| What is needed |
Print the data once more, exactly as given. Drop the pictures.

| Excerpted data |
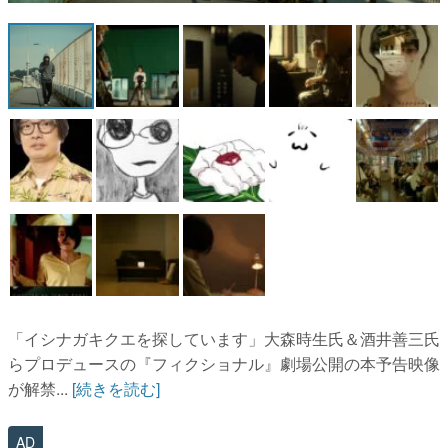
マンガ
女性向け
アプリレビュー
その他
電ファミニコゲーマーとは？
運営：株式会社マレ
「イシナガキクエを探しています」大森時生氏＆酒井善三氏
らプロデュースの『フィクショナル』劇場公開の本予告映像
が解禁...
[続きを読む]
AD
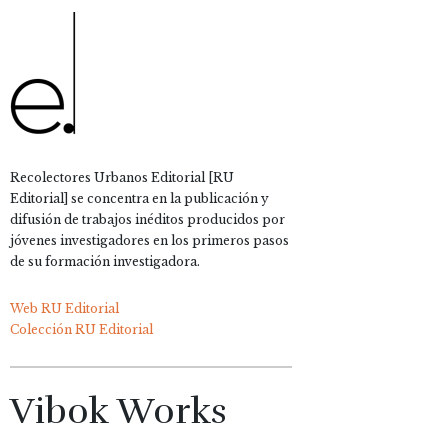
Recolectores Urbanos Editorial [RU
Editorial] se concentra en la publicación y
difusión de trabajos inéditos producidos por
jóvenes investigadores en los primeros pasos
de su formación investigadora.
Web RU Editorial
Colección RU Editorial
Vibok Works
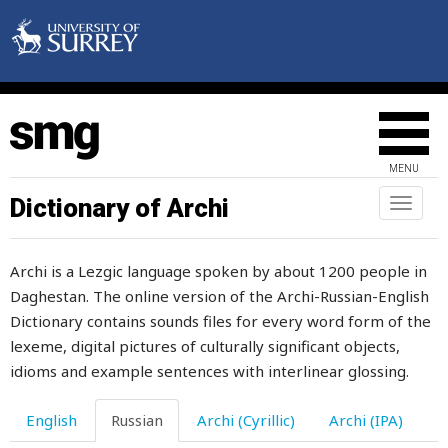
расхватывать
расходиться
расходовать
расходоваться
MENU
расходы
Dictionary of Archi
Toggl
naviga
расхотеть
Archi is a Lezgic language spoken by about 1200 people in
расческа
Daghestan. The online version of the Archi-Russian-English
расчесывание
Dictionary contains sounds files for every word form of the
lexeme, digital pictures of culturally significant objects,
расширять
idioms and example sentences with interlinear glossing.
расширяться
English
Russian
Archi (Cyrillic)
Archi (IPA)
рашпиль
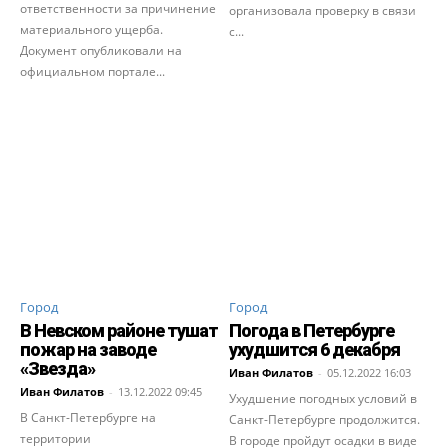
ответственности за причинение
организовала проверку в связи
материального ущерба.
с...
Документ опубликовали на
официальном портале...
Город
Город
В Невском районе тушат
Погода в Петербурге
пожар на заводе
ухудшится 6 декабря
«Звезда»
Иван Филатов
-
05.12.2022 16:03
Иван Филатов
-
13.12.2022 09:45
Ухудшение погодных условий в
В Санкт-Петербурге на
Санкт-Петербурге продолжится.
территории
В городе пройдут осадки в виде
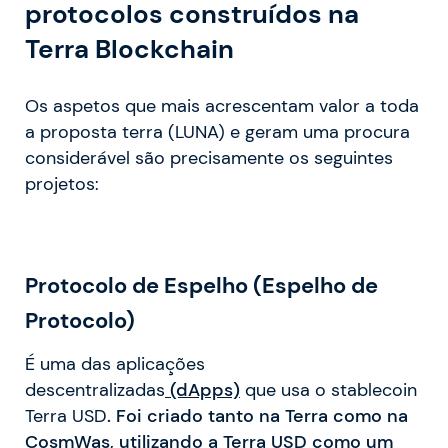
protocolos construídos na
Terra Blockchain
Os aspetos que mais acrescentam valor a toda
a proposta terra (LUNA) e geram uma procura
considerável são precisamente os seguintes
projetos:
Protocolo de Espelho (Espelho de
Protocolo)
É uma das aplicações
descentralizadas
(dApps)
que usa o stablecoin
Terra USD
. Foi criado tanto na Terra como na
CosmWas, utilizando a Terra USD como um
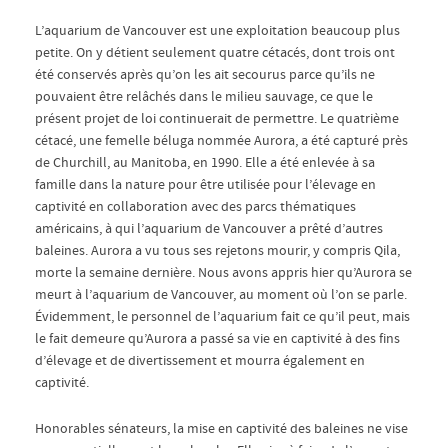
L’aquarium de Vancouver est une exploitation beaucoup plus
petite. On y détient seulement quatre cétacés, dont trois ont
été conservés après qu’on les ait secourus parce qu’ils ne
pouvaient être relâchés dans le milieu sauvage, ce que le
présent projet de loi continuerait de permettre. Le quatrième
cétacé, une femelle béluga nommée Aurora, a été capturé près
de Churchill, au Manitoba, en 1990. Elle a été enlevée à sa
famille dans la nature pour être utilisée pour l’élevage en
captivité en collaboration avec des parcs thématiques
américains, à qui l’aquarium de Vancouver a prêté d’autres
baleines. Aurora a vu tous ses rejetons mourir, y compris Qila,
morte la semaine dernière. Nous avons appris hier qu’Aurora se
meurt à l’aquarium de Vancouver, au moment où l’on se parle.
Évidemment, le personnel de l’aquarium fait ce qu’il peut, mais
le fait demeure qu’Aurora a passé sa vie en captivité à des fins
d’élevage et de divertissement et mourra également en
captivité.
Honorables sénateurs, la mise en captivité des baleines ne vise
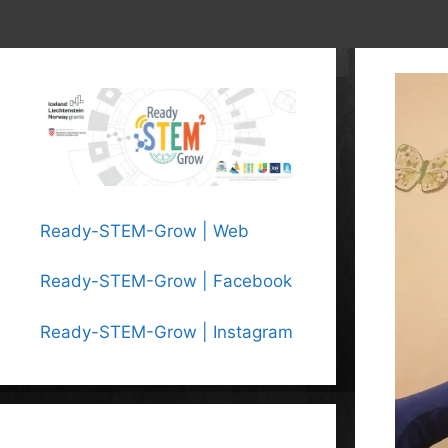
Ready-STEM-Grow | Web
Ready-STEM-Grow | Facebook
Ready-STEM-Grow | Instagram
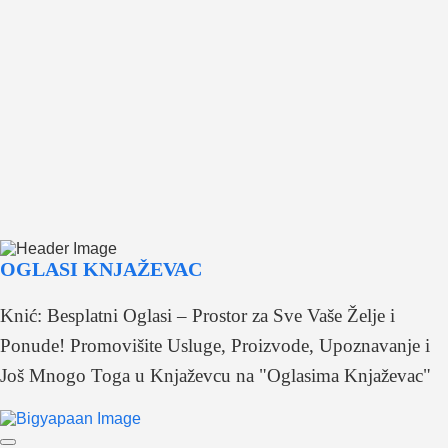
OGLASI KNJAŽEVAC
Knić: Besplatni Oglasi – Prostor za Sve Vaše Želje i
Ponude! Promovišite Usluge, Proizvode, Upoznavanje i
Još Mnogo Toga u Knjaževcu na "Oglasima Knjaževac"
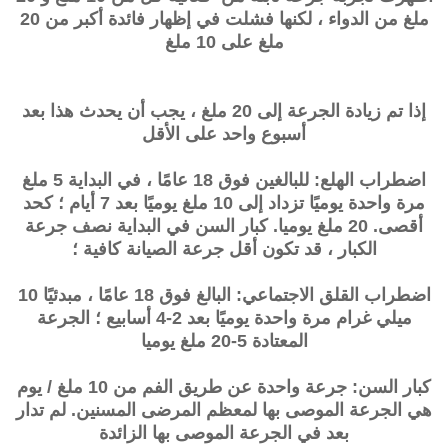
ملغ من الدواء ، لكنها فشلت في إظهار فائدة أكبر من 20
ملغ على 10 ملغ
إذا تم زيادة الجرعة إلى 20 ملغ ، يجب أن يحدث هذا بعد
أسبوع واحد على الأقل
اضطراب الهلع: للبالغين فوق 18 عامًا ، في البداية 5 ملغ
مرة واحدة يوميًا تزداد إلى 10 ملغ يوميًا بعد 7 أيام ؛ كحد
أقصى. 20 ملغ يوميا. كبار السن في البداية نصف جرعة
الكبار ، قد تكون أقل جرعة الصيانة كافية ؛
اضطراب القلق الاجتماعي: البالغ فوق 18 عامًا ، مبدئيًا 10
ميلي غرام مرة واحدة يوميًا بعد 2-4 أسابيع ؛ الجرعة
المعتادة 5-20 ملغ يوميا
كبار السن: جرعة واحدة عن طريق الفم من 10 ملغ / يوم
هي الجرعة الموصى بها لمعظم المرضى المسنين. لم تدار
بعد في الجرعة الموصى بها الزائدة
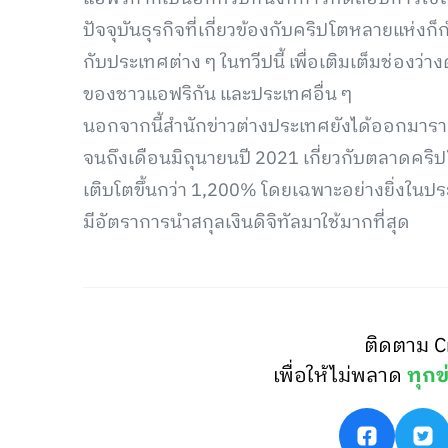
ปัจจุบันธุรกิจที่เกี่ยวข้องกับคริปโตหลายแห่ง
กับประเทศต่าง ๆ ในทวีปนี้ เพื่อเติมเต็มช่อง
ของชาวแอฟริกัน และประเทศอื่น ๆ
นอกจากนี้สำนักข่าวต่างประเทศยังได้ออกมาร
จนถึงเดือนมิถุนายนปี 2021 เกี่ยวกับตลาดคริ
เติบโตขึ้นกว่า 1,200% โดยเฉพาะอย่างยิ่งในปร
มีอัตราการนำสกุลเงินดิจิทัลมาใช้มากที่สุด
ติดตาม C
เพื่อให้ไม่พลาด
ทุกข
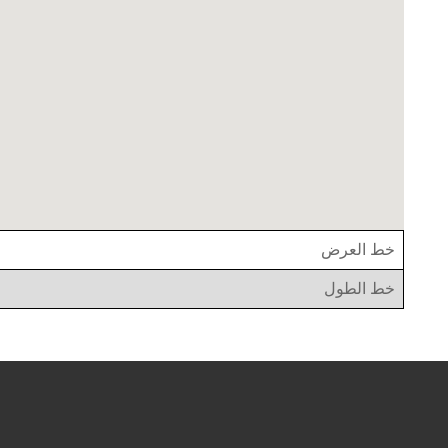
خط العرض
خط الطول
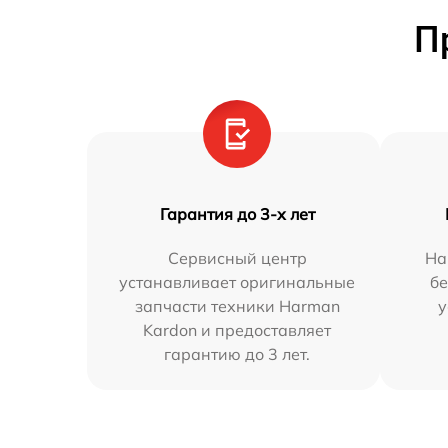
П
Гарантия до 3-х лет
Сервисный центр
На
устанавливает оригинальные
бе
запчасти техники Harman
у
Kardon и предоставляет
гарантию до 3 лет.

| Completed exercise |
マンガ
女性向け
アプリレビュー
その他
電ファミニコゲーマーとは？
運営：株式会社マレ
「イシナガキクエを探しています」大森時生氏＆酒井善三氏
らプロデュースの『フィクショナル』劇場公開の本予告映像
が解禁...
[続きを読む]
AD
Recolectores Urbanos Editorial [RU
Editorial] se concentra en la publicación y
difusión de trabajos inéditos producidos por
jóvenes investigadores en los primeros pasos
de su formación investigadora.
Web RU Editorial
Colección RU Editorial
Vibok Works
расхватывать
расходиться
расходовать
расходоваться
MENU
расходы
Dictionary of Archi
Toggl
naviga
расхотеть
Archi is a Lezgic language spoken by about 1200 people in
расческа
Daghestan. The online version of the Archi-Russian-English
расчесывание
Dictionary contains sounds files for every word form of the
lexeme, digital pictures of culturally significant objects,
расширять
idioms and example sentences with interlinear glossing.
расширяться
English
Russian
Archi (Cyrillic)
Archi (IPA)
рашпиль
ответственности за причинение
организовала проверку в связи
материального ущерба.
с...
Документ опубликовали на
официальном портале...
Город
Город
В Невском районе тушат
Погода в Петербурге
пожар на заводе
ухудшится 6 декабря
«Звезда»
Иван Филатов
-
05.12.2022 16:03
Иван Филатов
-
13.12.2022 09:45
Ухудшение погодных условий в
В Санкт-Петербурге на
Санкт-Петербурге продолжится.
территории
В городе пройдут осадки в виде
protocolos construídos na
Terra Blockchain
Os aspetos que mais acrescentam valor a toda
a proposta terra (LUNA) e geram uma procura
considerável são precisamente os seguintes
projetos:
Protocolo de Espelho (Espelho de
Protocolo)
É uma das aplicações
descentralizadas
(dApps)
que usa o stablecoin
Terra USD
. Foi criado tanto na Terra como na
CosmWas, utilizando a Terra USD como um
L’aquarium de Vancouver est une exploitation beaucoup plus
petite. On y détient seulement quatre cétacés, dont trois ont
été conservés après qu’on les ait secourus parce qu’ils ne
pouvaient être relâchés dans le milieu sauvage, ce que le
présent projet de loi continuerait de permettre. Le quatrième
cétacé, une femelle béluga nommée Aurora, a été capturé près
de Churchill, au Manitoba, en 1990. Elle a été enlevée à sa
famille dans la nature pour être utilisée pour l’élevage en
captivité en collaboration avec des parcs thématiques
américains, à qui l’aquarium de Vancouver a prêté d’autres
baleines. Aurora a vu tous ses rejetons mourir, y compris Qila,
morte la semaine dernière. Nous avons appris hier qu’Aurora se
meurt à l’aquarium de Vancouver, au moment où l’on se parle.
Évidemment, le personnel de l’aquarium fait ce qu’il peut, mais
le fait demeure qu’Aurora a passé sa vie en captivité à des fins
d’élevage et de divertissement et mourra également en
captivité.
Honorables sénateurs, la mise en captivité des baleines ne vise
Ready-STEM-Grow | Web
Ready-STEM-Grow | Facebook
Ready-STEM-Grow | Instagram
OGLASI KNJAŽEVAC
Knić: Besplatni Oglasi – Prostor za Sve Vaše Želje i
Ponude! Promovišite Usluge, Proizvode, Upoznavanje i
Još Mnogo Toga u Knjaževcu na "Oglasima Knjaževac"
ملغ من الدواء ، لكنها فشلت في إظهار فائدة أكبر من 20
ملغ على 10 ملغ
إذا تم زيادة الجرعة إلى 20 ملغ ، يجب أن يحدث هذا بعد
أسبوع واحد على الأقل
اضطراب الهلع: للبالغين فوق 18 عامًا ، في البداية 5 ملغ
مرة واحدة يوميًا تزداد إلى 10 ملغ يوميًا بعد 7 أيام ؛ كحد
أقصى. 20 ملغ يوميا. كبار السن في البداية نصف جرعة
الكبار ، قد تكون أقل جرعة الصيانة كافية ؛
اضطراب القلق الاجتماعي: البالغ فوق 18 عامًا ، مبدئيًا 10
ميلي غرام مرة واحدة يوميًا بعد 2-4 أسابيع ؛ الجرعة
المعتادة 5-20 ملغ يوميا
كبار السن: جرعة واحدة عن طريق الفم من 10 ملغ / يوم
هي الجرعة الموصى بها لمعظم المرضى المسنين. لم تدار
بعد في الجرعة الموصى بها الزائدة
ปัจจุบันธุรกิจที่เกี่ยวข้องกับคริปโตหลายแห่ง
กับประเทศต่าง ๆ ในทวีปนี้ เพื่อเติมเต็มช่อง
ของชาวแอฟริกัน และประเทศอื่น ๆ
นอกจากนี้สำนักข่าวต่างประเทศยังได้ออกมาร
จนถึงเดือนมิถุนายนปี 2021 เกี่ยวกับตลาดคริ
เติบโตขึ้นกว่า 1,200% โดยเฉพาะอย่างยิ่งในปร
มีอัตราการนำสกุลเงินดิจิทัลมาใช้มากที่สุด
ติดตาม C
เพื่อให้ไม่พลาด
ทุกข
خط العرض
خط الطول
П
Гарантия до 3-х лет
Сервисный центр
На
устанавливает оригинальные
бе
запчасти техники Harman
у
Kardon и предоставляет
гарантию до 3 лет.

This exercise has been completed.